Je propose quelque chose de contemporain mais finalement toujours accroché aux traditions. Ce que je fais n’est pas nouveau, je suis un brodeur qui aime proposer des choses contemporaines en s’inspirant des vêtements traditionnels. On verra où ça me mène.
Comment es-tu devenu brodeur ? Existe-t-il une formation ?
En fait, je n’étais pas prédestiné à ce métier. Depuis tout petit, je danse dans les cercles celtiques et aujourd’hui dans le fameux cercle des Eostiged Ar Stangala de Kerfeunteun à Quimper. Un jour, il a manqué une pièce de costume brodée ; il fallait quelqu’un pour le faire… et je me suis dit que j’allais la faire moi-même ! J’ai toujours été manuel. Ma formation Arts Appliqués au Paraclet a posé les bases de la recherche en design.

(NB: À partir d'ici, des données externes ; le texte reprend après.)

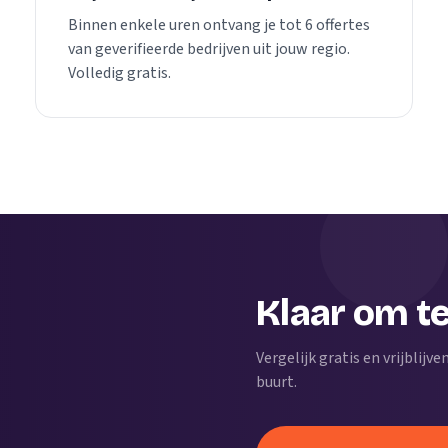
Binnen enkele uren ontvang je tot 6 offertes
van geverifieerde bedrijven uit jouw regio.
Volledig gratis.
Klaar om t
Vergelijk gratis en vrijblijv
buurt.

A cette époque, je passais plus de temps à broder qu’à bosser sur mes dossiers ! Les professeurs s’en sont vite rendus compte. Ce sont eux qui m’ont encouragé à suivre cette voie.
Il existe des codes en broderie ?
Il y a des techniques mais dans la broderie il n’y a pas vraiment de règle (à part pour quelques unes). En général, il s’agit surtout de trouver sa manière de faire. Dans les motifs traditionnels, dès qu’il y a de la broderie au fil, il y a des motifs récurrents à qui l’on prête des significations, mais je n’y crois pas trop.

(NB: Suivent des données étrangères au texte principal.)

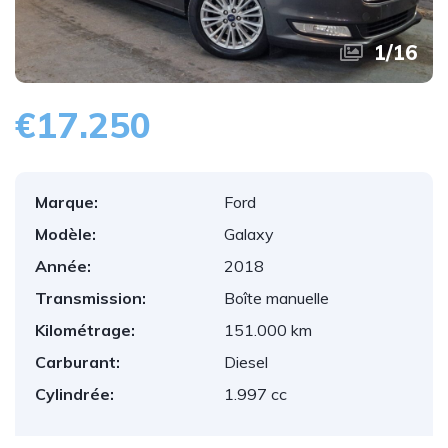
1
/
16
€17.250
Marque:
Ford
Modèle:
Galaxy
Année:
2018
Transmission:
Boîte manuelle
Kilométrage:
151.000 km
Carburant:
Diesel
Cylindrée:
1.997 cc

Je trouve courageux à 20 ans de t’être frotté à cette tradition avec toutes ces significations…
C’est assez difficile quand on est jeune. On se heurte parfois à la connaissance des anciens, qui n’est pas toujours juste. Certains sont persuadés de tout connaître, avec pour attestation qu’ils ont connu les derniers instants des costumes bretons (heureusement d’autres nous renseignent sur ce qu’ils savent mais sont tout de même ouvert au débat). La force qu’ont les jeunes c’est qu’ils n’ont pas vécu ce temps là, alors ils font des recherches. J’ai commencé vers quatorze ans, depuis j’en découvre tous les jours. Plus j’en apprends, moins j’en sais. Ce qui est important ce n’est pas de savoir, mais de chercher.
Tu as étudié à Paris ?
Oui, pour mon Diplôme des métiers d’art textile option broderie à l’école Duperré. Puis, j’ai eu l’opportunité de travailler sur la collection automne-hiver 2012 de Alexander McQueen. C’était une formidable expérience… J’ai pu travailler sur plusieurs tenues.
Ca fait rêver… Tu as travaillé sur des pièces entières ?

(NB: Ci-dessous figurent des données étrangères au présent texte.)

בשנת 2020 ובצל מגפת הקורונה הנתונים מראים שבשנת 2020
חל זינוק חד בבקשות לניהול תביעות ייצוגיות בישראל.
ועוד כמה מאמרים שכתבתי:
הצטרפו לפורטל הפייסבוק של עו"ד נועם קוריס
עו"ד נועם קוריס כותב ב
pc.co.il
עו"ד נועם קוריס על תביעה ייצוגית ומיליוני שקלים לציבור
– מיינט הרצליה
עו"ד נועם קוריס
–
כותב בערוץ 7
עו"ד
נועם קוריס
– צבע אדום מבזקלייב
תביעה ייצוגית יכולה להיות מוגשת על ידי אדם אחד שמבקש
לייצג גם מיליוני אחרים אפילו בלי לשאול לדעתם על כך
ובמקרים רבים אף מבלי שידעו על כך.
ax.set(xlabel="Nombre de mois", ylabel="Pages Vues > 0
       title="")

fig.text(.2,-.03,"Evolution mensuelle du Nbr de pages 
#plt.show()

Il y avait environ 30 looks et tout est fait en quatre jours. Nous n’avons pas le temps de travailler sur une tenue complète. Nous étions environ une dizaine de brodeurs… ça va très vite ! Par exemple, j’ai commencé sur une énorme robe qui était recouverte d’organza plissé, tous les plis coupés à la main pour des effets de plume. On a passé deux jours et deux nuits à tailler toutes ces bandes d’organza. D’autres looks étaient recouverts de petites fleurs en métal et en organza de soie. Là, on fixait les fleurs en symétrie sur les tenues. De moments épuisants mais tellement excitants ! On fait des choses magnifiques, les matières sont somptueuses.
Tu as créé ta marque Mathias Ouvrard avec cette collection de nœuds papillon. A qui s’adresse ces pièces ?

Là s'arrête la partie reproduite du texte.